When an 8-lb rifle is fired, the 0.02-lb bullet receives an acceleration of 10^5 ft/s^2 while it is the barrel? (a) How much force acts on the bullet? (b) Does any force act on the rifle? If so, how much and in what direction? (c) The bullet is accelerated for 0.007 s. How fast does it leave the barrel of the rifle?
(a) f = m a = .02/32 * 1E5 = 63 lb
(b) yes ... Newton's 3rd Law ... equal and opposite reaction
(c) .007 s * 1E5 ft/s² = 700 ft/s
sounds like an air rifle
To answer your questions, we'll need to use Newton's second law of motion, which states that the force acting on an object is equal to its mass multiplied by its acceleration: F = m * a.
(a) First, let's find the force acting on the bullet. The mass of the bullet is 0.02 lb, which is equivalent to approximately 0.0091 kg (1 lb ≈ 0.4536 kg). The acceleration is given as 10^5 ft/s^2, which is approximately 3.048 × 10^4 m/s^2 (1 ft ≈ 0.3048 m). Let's plug these values into the formula:
F = m * a
F = 0.0091 kg * 3.048 × 10^4 m/s^2
F ≈ 0.2776 N
Therefore, the force acting on the bullet is approximately 0.2776 Newtons.
(b) Yes, a force acts on the rifle as well, due to the principle of action and reaction. This force is equal in magnitude but opposite in direction to the force acting on the bullet. Therefore, the force acting on the rifle is also approximately 0.2776 Newtons, but in the opposite direction.
(c) To determine the velocity of the bullet as it leaves the barrel, we can use the equation of motion: v = u + a * t, where v is the final velocity, u is the initial velocity (assumed to be 0 since the bullet starts from rest), a is the acceleration, and t is the time.
Plugging in the values:
v = 0 + 3.048 × 10^4 m/s^2 * 0.007 s
v ≈ 213.36 m/s
Therefore, the bullet leaves the barrel with an approximate velocity of 213.36 m/s.
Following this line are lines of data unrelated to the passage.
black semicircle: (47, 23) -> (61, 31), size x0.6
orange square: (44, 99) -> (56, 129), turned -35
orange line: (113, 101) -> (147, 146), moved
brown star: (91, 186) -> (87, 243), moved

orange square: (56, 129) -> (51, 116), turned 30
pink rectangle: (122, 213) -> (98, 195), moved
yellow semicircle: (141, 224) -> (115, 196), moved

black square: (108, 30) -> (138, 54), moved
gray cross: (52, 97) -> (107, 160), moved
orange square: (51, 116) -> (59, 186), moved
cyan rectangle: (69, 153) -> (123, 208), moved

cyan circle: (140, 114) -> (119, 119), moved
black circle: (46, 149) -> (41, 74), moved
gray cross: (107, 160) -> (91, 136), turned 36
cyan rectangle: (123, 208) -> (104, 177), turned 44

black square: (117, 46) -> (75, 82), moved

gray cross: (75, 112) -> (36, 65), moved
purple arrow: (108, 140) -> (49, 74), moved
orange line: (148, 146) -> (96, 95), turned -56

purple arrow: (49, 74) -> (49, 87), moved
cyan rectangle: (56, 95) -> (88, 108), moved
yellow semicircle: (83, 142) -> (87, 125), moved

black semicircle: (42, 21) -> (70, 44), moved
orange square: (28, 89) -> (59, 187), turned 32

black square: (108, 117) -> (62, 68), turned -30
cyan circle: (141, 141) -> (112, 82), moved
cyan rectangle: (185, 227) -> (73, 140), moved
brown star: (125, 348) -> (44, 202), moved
To answer this question, we can apply Newton's second law of motion, which states that the force acting on an object is equal to the mass of the object multiplied by its acceleration.
(a) To find the force acting on the bullet, we need to calculate the product of the mass of the bullet and its acceleration. Given that the mass of the bullet is 0.02 lb and the acceleration is 10^5 ft/s^2, we can convert the mass to slugs (lb/s^2) and calculate:
Force = mass × acceleration
Force = (0.02 lb) × (32.174 ft/s^2/lb) × (10^5 ft/s^2)
Force = 643.48 lb·ft/s^2
Therefore, the force acting on the bullet is 643.48 lb·ft/s^2.
(b) According to Newton's third law of motion, for every action, there is an equal and opposite reaction. Therefore, when the bullet is fired forward, the rifle experiences a recoil force in the opposite direction. The magnitude of this force is equal to the force acting on the bullet. Thus, the force acting on the rifle would also be 643.48 lb·ft/s^2, but in the opposite direction.
(c) To calculate the velocity of the bullet as it leaves the barrel, we can use the formula:
final velocity = initial velocity + (acceleration × time)
The initial velocity of the bullet is assumed to be zero since it starts from rest inside the barrel, and the acceleration is 10^5 ft/s^2. Given that the bullet is accelerated for 0.007 s, we can substitute these values into the equation:
final velocity = 0 + (10^5 ft/s^2 × 0.007 s)
final velocity = 700 ft/s
Therefore, the bullet will leave the barrel of the rifle with a velocity of 700 ft/s.